There are also some studies showing that vinegar reduces blood pressure in rats, which is a major risk factor for heart disease and kidney problems.
The only human evidence so far is an observational study from Harvard showing that women who ate salad dressings with vinegar had a reduced risk of heart disease.
But this type of study can only show an association, it cannot prove that the vinegar caused anything.
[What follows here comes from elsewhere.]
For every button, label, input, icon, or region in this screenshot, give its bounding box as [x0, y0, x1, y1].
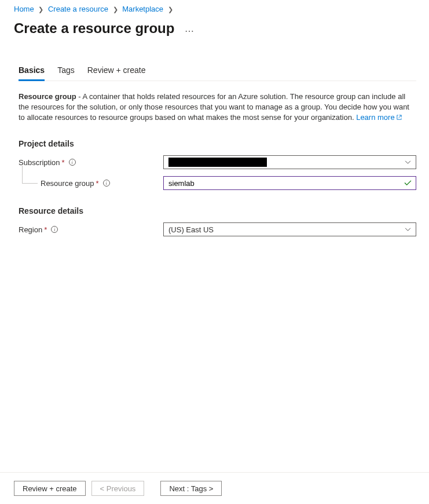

As mentioned above, human studies also show that apple cider vinegar can lower blood sugar levels, improve insulin sensitivity and help fight diabetes. These factors should also lead to reduced risk of heart disease.
Cancer is a terrible disease characterized by the uncontrolled growth of cells.
There is a lot of hype online about the anti-cancer effects of apple cider vinegar.
In fact, numerous studies have shown that various types of vinegar can kill cancer cells and shrink tumors.
However, all of the studies on this were done in isolated cells in test tubes, or rats, which proves nothing about what happens in a living, breathing human.
That said, some observational studies in humans have shown that vinegar consumption is linked to decreased esophageal cancer in China, but increased bladder cancer in Serbia.
It is possible that consuming apple cider vinegar may help prevent cancer, but this needs to be researched more before any recommendations can be made.
The best way to incorporate apple cider vinegar into your diet is to use it in your cooking — for salad dressings, homemade mayonnaise and that sort of thing.
Some people also like to dilute it in water and drink it as a beverage. Common dosages range from 1–2 teaspoons (5–10 ml) to 1–2 tablespoons (15–30 ml) per day, mixed in a large glass of water.
It’s best to start with small doses and avoid taking large amounts, because too much vinegar can cause harmful side effects.
It is recommended to use organic, unfiltered apple cider vinegar with the “mother.”
Bragg’s seems to be the most popular option, which is available on Amazon along with tons of interesting testimonials and reviews that are fun to browse through.